Complex genetics in the development of late-onset Alzheimer’s disease

There are few effective treatments for late-onset Alzheimer’s disease once the disease is diagnosed. The identification of early biomarkers and development of reliable model systems for therapeutic development are crucial for advancing potential treatments for this disease. In collaboration with the Howell Lab and the Genetic Resource Science group, we are studying hundreds of genome sequences to identify potential genetic factors and using advanced genome engineering technologies to create faithful mouse models for late-onset Alzheimer’s. Furthermore, we are studying aging mice to identify early molecular signatures of Alzheimer’s disease development, which might serve as biomarkers that can be detected decades before the neurodegenerative symptoms appear.

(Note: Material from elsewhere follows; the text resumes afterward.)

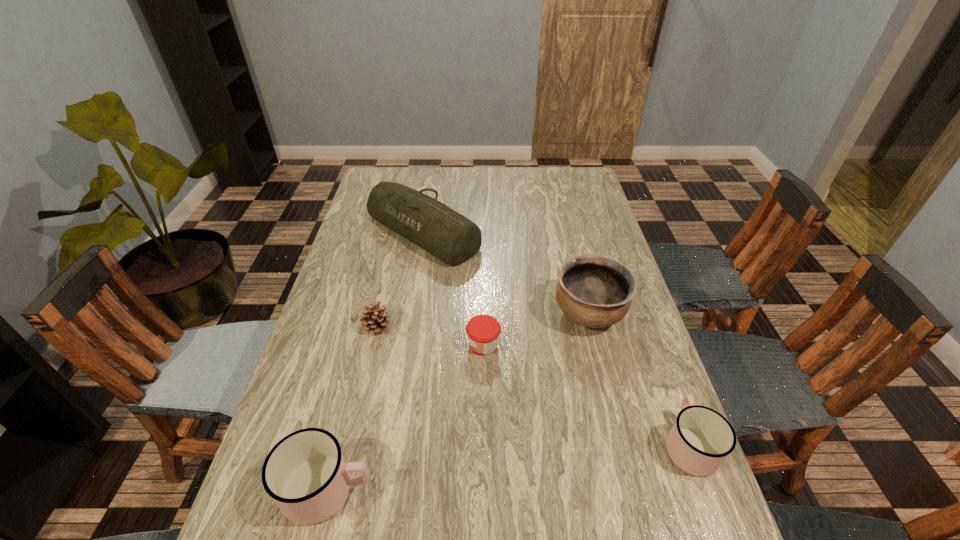 Where is `free space for an extra mug to achieve even spacing`? free space for an extra mug to achieve even spacing is located at coordinates (516, 466).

Polygenic models of breast cancer subtypes

The genetic heterogeneity and complexity of cancer have posed significant challenges to the design of effective therapeutic strategies. The characterization of mRNA-expression subtypes in breast cancer facilitates genomic and genetic studies to identify biological processes and pathways that drive distinct molecular subtypes and elucidates the potential feasibility of subtype-specific drug targets. However, such therapies tend to have limited efficacy, often due to unpredicted compensation in the network of mutations. To address this problem we are applying a multi-trait genetic interaction analysis to genetic and genomic data from The Cancer Genome Atlas (TCGA) breast cancer project.  We are discovering how somatic copy-number variations and other mutations in oncogenes and tumor suppressors interact to affect gene-expression modules that contribute to distinct breast cancer subtypes.

Revealing the genetics of molecular epigenetics

Recent initiatives such as the ENCODE project have mapped regions of the genome that are believed to regulate gene expression through histone modifications, DNA methylation, and proteins that bind DNA. These regions often harbor variants that have been linked to human disease in genome-wide association studies, suggesting that genetic variation modifies gene expression by changing the regulatory chromatin state. We are carrying out a systematic study of how genetic variation in laboratory mice affects chromatin states in response to environmental stimuli. This study is providing concrete evidence for genetic-epigenetic interactions that potentially underlie human disease.

Quantifying information in genetic networks

The study of molecular epistasis has been used for decades in mapping pathways of linear information flow from gene to gene. However, the genetic complexity inherent in many biological systems can confound this strategy when the system is viewed on a genomic scale. Instead of mapping linear pathways, large-scale networks of genetic interactions tend to feature tangled modules of genes that function together to carry out cellular processes. Furthermore, given the prevalence and diversity of genetic interactions, it is often unclear how to optimally define the rules of genetic interaction that form the links in these networks. We are developing methods based on information theory to measure the information content of networks. This quantitative measure of complexity can serve as scoring function to find the most informative network from a given genetic data set. From this work we hope to develop both practical tools for genetic analysis and fundamental insights into how networks encode information.